Men smoking nargile pack the the sidewalk cafes. They assure that they feel secure, without displaying the slightest shadow of criticism or doubt. "A year and a half ago, at this time of the day no one would even think about setting foot on the street. Now the shops open until late, there is life in the streets again, and it is possible to find everything you need for a relatively normal life, with price being the only problem". The driver takes his time and takes us through a short route across the avenue in order to prove the normality of the situation. Pool rooms open until past midnight and people selling bootleg DVDs, like in any Spanish city (with even the same films available). There are dozens of shops where you can buy phonecards, full of youngsters inquiring about any new object. They are insistent, welcoming and friendly.
The bustle of the traffic blends with the noise of the generators and Majeed, the hotel receptionist, starts to complain straight after the first question. We have electricity 8 hours a day, the rest of the day we depend on our own generators. The running water is undrinkable, we can only use it to wash." Nearly seven years after the occupation, the American army and the Iraqi government have been incapable of guaranteeing electricity supply or running water. It would be difficult to find water that tastes more of calcium than the one running out of the hotel taps.

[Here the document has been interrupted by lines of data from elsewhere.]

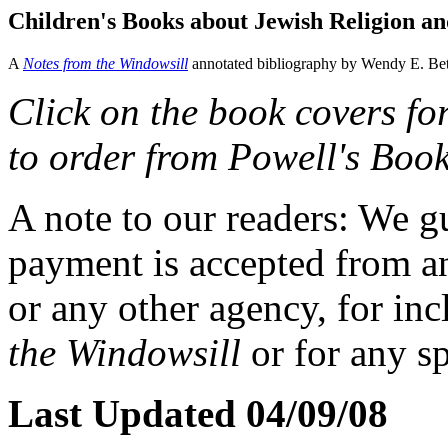
Children's Books about Jewish Religion and
A
Notes from the Windowsill
annotated bibliography by Wendy E. Bet
Click on the book covers fo
to order from Powell's Book
A note to our readers: We g
payment is accepted from an
or any other agency, for inc
the Windowsill
or for any sp
Last Updated 04/09/08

"But Basra is a completely safe place. We can stay in the street until night falls. The militias and the criminals can no longer enter the city. Go out and walk around. Basra is a welcoming city where you do not have to fear anything." Majeed is 21 and even though he assures that he does not fear for his life, he also insists that in Iraq the word future" does not exist. "Waking in the morning, sitting all day waiting for guests to arrive for ridiculous wages. I do not like this life. It is true that I no longer live in fear, but it is also true there are no chances to prosper. Not for me, not for my children. What I really want is to emigrate to Australia. Can you help me?"
As night draws on, packs of wild dogs become visible. They are not dangerous but much more visible than at daytime. They cross the streets, taking apart and scattering piles of rubbish, avoiding the military checkpoints. These checkpoints are also more visible due to the bonfires that the soldiers light to find some warmth, without ceasing to closely inspect every passing car. Many checkpoints have been decorated by the soldiers with little colored light bulbs. There are many flags with Iman Hussein's face flying in houses, shops, columns or trees. We are in the month of Muharram, sacred for the Shiite
There is no mistaking the religious sensitivity that dominates the region. Not only private buildings, like houses or shops, proudly display their identity symbols. But also public buildings, schools, police cars and military checkpoints openly display the symbols of their sectarian ascriptions. The Iraqi national flag is not a common sight at the checkpoints.